- Developers: Clever Beans and XDev Studios Europe
- Publisher: Sony Computer Entertainment
- Platforms: PlayStation 3, PlayStation Vita
- Release: November 6, 2012
- Genre: Fighting

= When Vikings Attack! =

2012 video game

When Vikings Attack! is a fighting video game by British studio Clever Beans. It was released on November 6, 2012 as a downloadable game for the PlayStation 3 and supports Sony's cross-play feature on the PS Vita. The game is included on the "Best of PlayStation Network Vol. 1" compilation disc, released on June 18, 2013.

==Gameplay==
When Vikings Attack! plays like an arena melee-brawler game.

The weapons used in the game are thrown objects. Players control a small group of civilians fighting hordes of vikings. The objective is to pick up objects and throw them in order to knock out enemies. A single hit is required to knock out an opponent's troop. Each time an object collides with a figure, they are knocked out and excluded from the group; larger or wide objects can knock out an entire group, resulting in the player being eliminated. Lost civilians can be replaced by recruiting stray people roaming around the arena. Special items can also be thrown to perform special effects, such as explosive bombs for an area of effect attack.

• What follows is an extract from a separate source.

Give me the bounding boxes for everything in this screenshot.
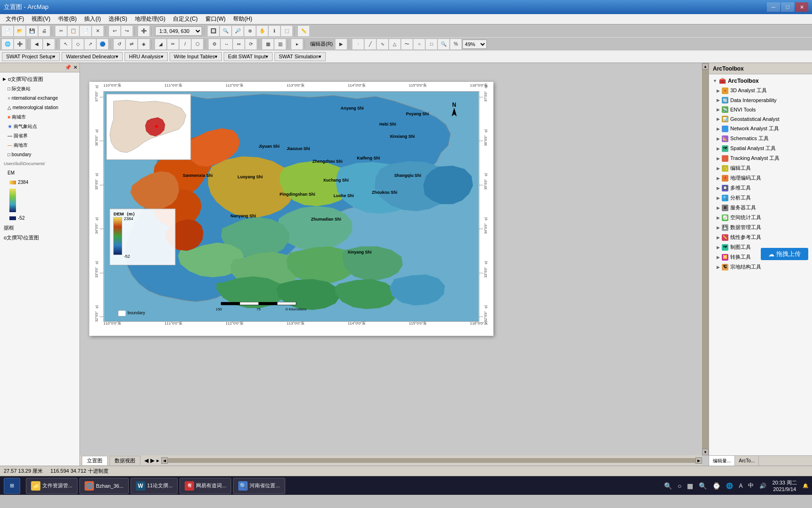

When Vikings Attack! has a campaign mode supporting up to four player co-op. The game has a multiplayer option with game modes such as last man standing and survival mode, along with a "collection extra" mode for viewing collected citizens of different outfits and movies.

==Reception==
When Vikings Attack! received mixed to fairly positive reviews. In rating the game a 6.5, IGN described it as an "interesting and unique idea that's well-executed in premise, but that doesn't give you many reasons to keep coming back," praising the "degree of nuance" of the attack system and the game's accessibility to a wider audience but criticizing the game's "emphasis on sheer repetition."